We have now moved into a city that has a much higher percentage of people living in poverty than we did in 2000, according to data from the U.S. Census Bureau.
According to the National Low Income Housing Coalition, Omaha has the highest percentage of its residents living in a household with a poverty level of $15,000 or less.
I have lived in Omaha for years and never once have I experienced the kind of living conditions that I do in the middle of a major metropolitan area.
And if the situation was reversed today, I imagine that many Omaha residents would be living in extremely cramped conditions in their homes.

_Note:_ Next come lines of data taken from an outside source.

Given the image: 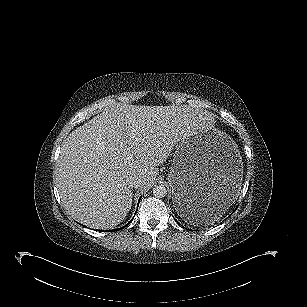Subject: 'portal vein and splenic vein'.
<instances>
[{
    "instance_id": "1",
    "label": "portal vein and splenic vein",
    "mask_w": 307,
    "mask_h": 307,
    "mask_svg": "<svg viewBox=\"0 0 307 307\" xmlns=\"http://www.w3.org/2000/svg\"><path fill=\"white\" fill-rule=\"evenodd\" d=\"M128 160H134L133 156H128Z\"/></svg>"
}]
</instances>
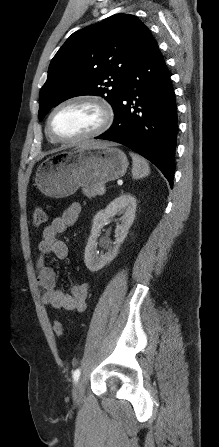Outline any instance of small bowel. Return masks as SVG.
Wrapping results in <instances>:
<instances>
[{
    "mask_svg": "<svg viewBox=\"0 0 219 447\" xmlns=\"http://www.w3.org/2000/svg\"><path fill=\"white\" fill-rule=\"evenodd\" d=\"M81 211V205L71 203L59 216L42 231V239L38 245V257L36 260V282L40 288L42 300L54 309H63L82 313L87 308V298L90 289L88 282L72 284L70 293L56 287V273L54 269L45 263L49 254H54L58 259L68 256V246L59 240L57 235L67 231L75 224Z\"/></svg>",
    "mask_w": 219,
    "mask_h": 447,
    "instance_id": "obj_1",
    "label": "small bowel"
}]
</instances>
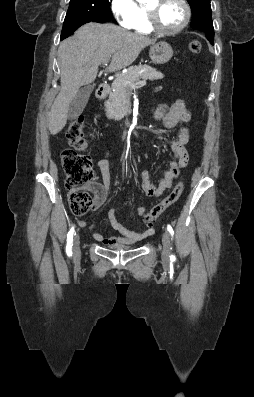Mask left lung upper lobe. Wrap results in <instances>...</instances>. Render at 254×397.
<instances>
[{"label":"left lung upper lobe","mask_w":254,"mask_h":397,"mask_svg":"<svg viewBox=\"0 0 254 397\" xmlns=\"http://www.w3.org/2000/svg\"><path fill=\"white\" fill-rule=\"evenodd\" d=\"M192 9L191 27L214 36L210 0H187Z\"/></svg>","instance_id":"5c2ea615"}]
</instances>
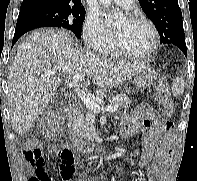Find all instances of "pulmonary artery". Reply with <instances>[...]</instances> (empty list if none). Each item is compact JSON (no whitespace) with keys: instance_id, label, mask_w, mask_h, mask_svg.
<instances>
[{"instance_id":"e3ab8cb5","label":"pulmonary artery","mask_w":197,"mask_h":181,"mask_svg":"<svg viewBox=\"0 0 197 181\" xmlns=\"http://www.w3.org/2000/svg\"><path fill=\"white\" fill-rule=\"evenodd\" d=\"M114 2L126 9L131 8L134 0H114Z\"/></svg>"}]
</instances>
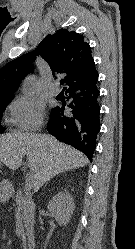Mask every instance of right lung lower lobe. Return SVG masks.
<instances>
[{
  "instance_id": "right-lung-lower-lobe-1",
  "label": "right lung lower lobe",
  "mask_w": 135,
  "mask_h": 249,
  "mask_svg": "<svg viewBox=\"0 0 135 249\" xmlns=\"http://www.w3.org/2000/svg\"><path fill=\"white\" fill-rule=\"evenodd\" d=\"M98 72L91 78L74 83L66 92L70 93L68 105L70 114L63 107L51 110L47 130L66 144L82 151L90 161L96 148V139L100 131Z\"/></svg>"
}]
</instances>
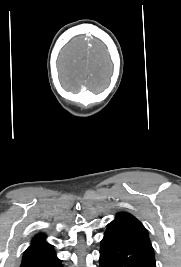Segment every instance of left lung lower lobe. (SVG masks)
Wrapping results in <instances>:
<instances>
[{"label": "left lung lower lobe", "mask_w": 181, "mask_h": 267, "mask_svg": "<svg viewBox=\"0 0 181 267\" xmlns=\"http://www.w3.org/2000/svg\"><path fill=\"white\" fill-rule=\"evenodd\" d=\"M100 267H156L150 240L128 226L109 224L101 241Z\"/></svg>", "instance_id": "obj_1"}]
</instances>
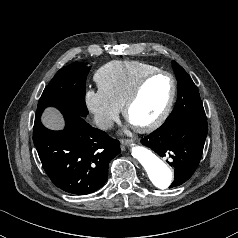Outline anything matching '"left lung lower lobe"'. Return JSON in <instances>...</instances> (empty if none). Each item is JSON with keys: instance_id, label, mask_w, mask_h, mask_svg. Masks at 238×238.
I'll return each instance as SVG.
<instances>
[{"instance_id": "1", "label": "left lung lower lobe", "mask_w": 238, "mask_h": 238, "mask_svg": "<svg viewBox=\"0 0 238 238\" xmlns=\"http://www.w3.org/2000/svg\"><path fill=\"white\" fill-rule=\"evenodd\" d=\"M208 132L205 114L181 115L164 122L157 130L141 140L174 168L170 188L186 182L200 162Z\"/></svg>"}]
</instances>
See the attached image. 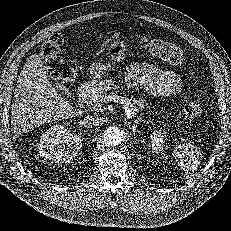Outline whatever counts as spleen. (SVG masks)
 Segmentation results:
<instances>
[{"label":"spleen","instance_id":"1","mask_svg":"<svg viewBox=\"0 0 231 231\" xmlns=\"http://www.w3.org/2000/svg\"><path fill=\"white\" fill-rule=\"evenodd\" d=\"M172 155L175 162H177L178 166L184 171V177L186 176V178L189 179L190 174H194L200 164L197 147L191 144V142H186L174 147Z\"/></svg>","mask_w":231,"mask_h":231}]
</instances>
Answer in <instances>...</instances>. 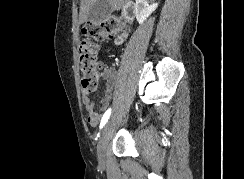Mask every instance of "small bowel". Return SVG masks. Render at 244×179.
I'll return each mask as SVG.
<instances>
[{
    "instance_id": "obj_1",
    "label": "small bowel",
    "mask_w": 244,
    "mask_h": 179,
    "mask_svg": "<svg viewBox=\"0 0 244 179\" xmlns=\"http://www.w3.org/2000/svg\"><path fill=\"white\" fill-rule=\"evenodd\" d=\"M122 37H118L115 39L116 44H120L122 42ZM116 78L117 71L115 68L108 67L105 69L103 73V79L105 81V94L102 100L100 101L99 109H96L94 103L91 100L90 94L86 91L82 93V101L85 105V108L88 112V123L91 126H96L101 120L103 111L109 106L113 96L114 90L116 87Z\"/></svg>"
}]
</instances>
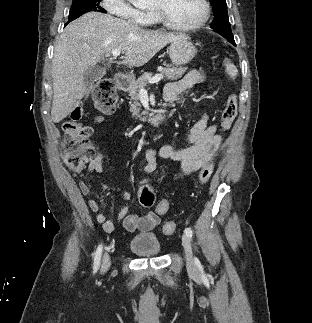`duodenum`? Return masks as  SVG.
Returning a JSON list of instances; mask_svg holds the SVG:
<instances>
[{
    "label": "duodenum",
    "instance_id": "1",
    "mask_svg": "<svg viewBox=\"0 0 312 323\" xmlns=\"http://www.w3.org/2000/svg\"><path fill=\"white\" fill-rule=\"evenodd\" d=\"M115 82L120 90H125L129 87L131 76L126 73H118L115 77ZM168 120V114L165 110L159 111L143 120V124L149 128L157 129L163 126Z\"/></svg>",
    "mask_w": 312,
    "mask_h": 323
}]
</instances>
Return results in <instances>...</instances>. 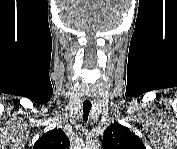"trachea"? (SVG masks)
<instances>
[{
	"label": "trachea",
	"instance_id": "trachea-1",
	"mask_svg": "<svg viewBox=\"0 0 177 149\" xmlns=\"http://www.w3.org/2000/svg\"><path fill=\"white\" fill-rule=\"evenodd\" d=\"M91 107H92L91 102L83 103V120L84 121L88 120V116H89V112L91 110Z\"/></svg>",
	"mask_w": 177,
	"mask_h": 149
}]
</instances>
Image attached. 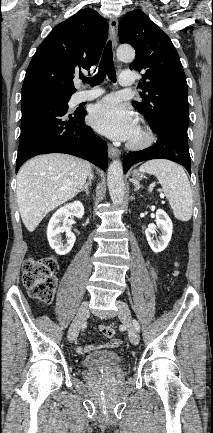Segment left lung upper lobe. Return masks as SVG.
I'll return each mask as SVG.
<instances>
[{"label": "left lung upper lobe", "mask_w": 213, "mask_h": 433, "mask_svg": "<svg viewBox=\"0 0 213 433\" xmlns=\"http://www.w3.org/2000/svg\"><path fill=\"white\" fill-rule=\"evenodd\" d=\"M118 34L121 43L131 44L136 51L129 68L143 73V92L133 102L135 109L147 116L151 128L166 120L188 126L186 76L167 34L137 9L122 18Z\"/></svg>", "instance_id": "left-lung-upper-lobe-1"}]
</instances>
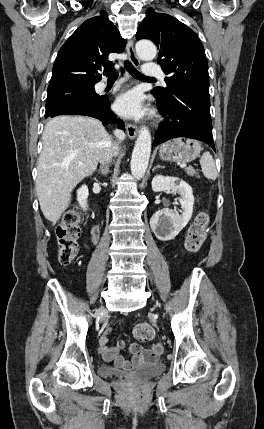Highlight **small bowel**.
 Instances as JSON below:
<instances>
[{
	"label": "small bowel",
	"instance_id": "small-bowel-1",
	"mask_svg": "<svg viewBox=\"0 0 264 429\" xmlns=\"http://www.w3.org/2000/svg\"><path fill=\"white\" fill-rule=\"evenodd\" d=\"M99 239V228L93 227L90 233V240L92 243H97ZM111 329H106L104 334L99 340V352L102 357L107 361H113L118 368L128 370L132 367H139L143 364L154 363L162 354L163 348L160 343H154L148 348H144L139 344L129 345V351L132 353V361L129 362L125 359L120 351L126 347L123 341H119L115 346H108V336Z\"/></svg>",
	"mask_w": 264,
	"mask_h": 429
}]
</instances>
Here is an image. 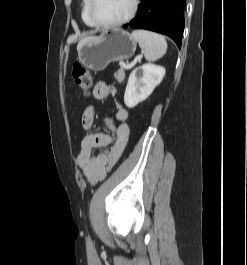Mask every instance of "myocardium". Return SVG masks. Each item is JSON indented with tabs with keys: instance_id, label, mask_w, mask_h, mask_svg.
Instances as JSON below:
<instances>
[{
	"instance_id": "f54148a6",
	"label": "myocardium",
	"mask_w": 247,
	"mask_h": 265,
	"mask_svg": "<svg viewBox=\"0 0 247 265\" xmlns=\"http://www.w3.org/2000/svg\"><path fill=\"white\" fill-rule=\"evenodd\" d=\"M95 2L96 0H90L89 2V9H88L89 17L95 26L103 28V29H112V28L120 27V26H123L129 23L135 18L138 12V9H139V5H140V0H132V8L127 16H125L124 18L118 21L112 22V23H103L96 18L95 11H94Z\"/></svg>"
}]
</instances>
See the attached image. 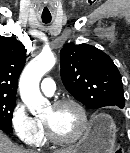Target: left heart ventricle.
I'll list each match as a JSON object with an SVG mask.
<instances>
[{
    "instance_id": "obj_1",
    "label": "left heart ventricle",
    "mask_w": 130,
    "mask_h": 153,
    "mask_svg": "<svg viewBox=\"0 0 130 153\" xmlns=\"http://www.w3.org/2000/svg\"><path fill=\"white\" fill-rule=\"evenodd\" d=\"M44 119L47 120L55 133L60 137H73L80 128V115L72 105H63L58 108L50 106Z\"/></svg>"
}]
</instances>
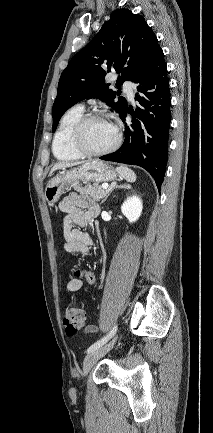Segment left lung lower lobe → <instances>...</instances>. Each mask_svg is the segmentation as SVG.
<instances>
[{"label":"left lung lower lobe","instance_id":"0a47b994","mask_svg":"<svg viewBox=\"0 0 213 433\" xmlns=\"http://www.w3.org/2000/svg\"><path fill=\"white\" fill-rule=\"evenodd\" d=\"M132 82L136 84L135 100L139 106L135 111L126 106L121 114L125 122L127 113H130L132 124H125L123 145L100 159L143 167L152 175L160 190L167 165L171 123L167 65L160 47Z\"/></svg>","mask_w":213,"mask_h":433}]
</instances>
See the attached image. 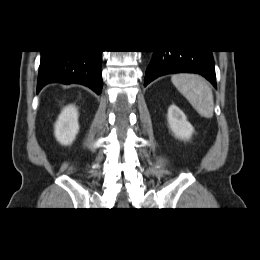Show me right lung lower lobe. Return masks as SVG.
<instances>
[{
  "label": "right lung lower lobe",
  "mask_w": 260,
  "mask_h": 260,
  "mask_svg": "<svg viewBox=\"0 0 260 260\" xmlns=\"http://www.w3.org/2000/svg\"><path fill=\"white\" fill-rule=\"evenodd\" d=\"M102 51H41L37 92L50 83L82 84L102 91Z\"/></svg>",
  "instance_id": "obj_1"
}]
</instances>
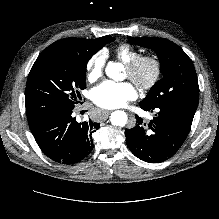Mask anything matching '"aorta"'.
Here are the masks:
<instances>
[{"instance_id": "762f6f07", "label": "aorta", "mask_w": 219, "mask_h": 219, "mask_svg": "<svg viewBox=\"0 0 219 219\" xmlns=\"http://www.w3.org/2000/svg\"><path fill=\"white\" fill-rule=\"evenodd\" d=\"M120 63L109 62L106 66L105 73L111 79H117L121 70ZM110 122L114 126L124 127L127 123V114L124 111H114L110 116Z\"/></svg>"}]
</instances>
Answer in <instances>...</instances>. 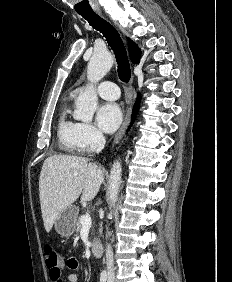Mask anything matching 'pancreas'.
<instances>
[{"mask_svg":"<svg viewBox=\"0 0 232 282\" xmlns=\"http://www.w3.org/2000/svg\"><path fill=\"white\" fill-rule=\"evenodd\" d=\"M82 217L83 216L78 217V220L76 221V224H75V226H76V228H75L76 233H79L81 231V229H82V224H81V218Z\"/></svg>","mask_w":232,"mask_h":282,"instance_id":"obj_1","label":"pancreas"}]
</instances>
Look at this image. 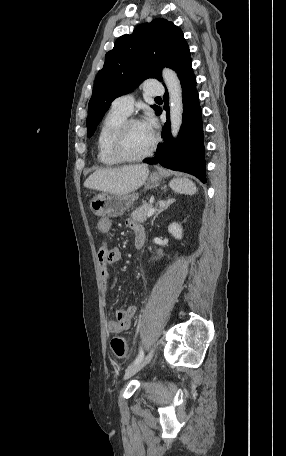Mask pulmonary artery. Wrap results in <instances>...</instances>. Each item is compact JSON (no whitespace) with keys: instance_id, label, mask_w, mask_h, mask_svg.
Listing matches in <instances>:
<instances>
[{"instance_id":"e3ab8cb5","label":"pulmonary artery","mask_w":286,"mask_h":456,"mask_svg":"<svg viewBox=\"0 0 286 456\" xmlns=\"http://www.w3.org/2000/svg\"><path fill=\"white\" fill-rule=\"evenodd\" d=\"M158 81L155 78H149L146 81L145 92L150 96H160L164 94V89L157 85ZM134 96L125 94L117 97L112 102V108L126 115H130L133 111Z\"/></svg>"}]
</instances>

The fact that Omaha has achieved such a high level of poverty in recent decades is a reflection of the incredible work of city governments in addressing this problem, and how Omaha has built an incredibly resilient community that is resilient to economic and environmental stresses.
Omaha has a proud history of creating sustainable cities that reflect the diversity of its people and the region.
There are many, many things that the city of Omaha has done in recent years to make our lives easier, from hiring more staff to supporting a community-based arts program.
So, while I do think Omaha is at the forefront of making the lives of its citizens more comfortable, I also believe it is time for our city leaders to take a long, hard look at how they are investing in the future of our city.
It is important for cities to focus on creating the right kind of jobs and the right kinds of economic opportunity for the city’s residents.
When we talk about jobs, I always think of a city where you can get a job in an hour.
Nowhere else in the country can you get that kind of opportunity for a fraction of the cost.
Many of the jobs available in Omaha are seasonal or contract positions, and are typically located in a city’s outer neighborhoods.
These are low-paying, low-quality jobs.
While the job opportunities for our citizens have improved, it is clear that there are still some barriers to entry for the majority of our residents.
I am concerned that the current housing market is creating a housing crisis that is hurting the very people who are trying to fill those jobs.
If we want to build a more resilient, more inclusive, more prosperous Omaha, we need to invest in building a stronger community.
For the next generation of leaders in Omaha, that means investing in our housing.
We need to take responsibility for building our future by ensuring that Omaha is a place that can support the kind, safe, healthy, well-paying jobs that our residents can expect.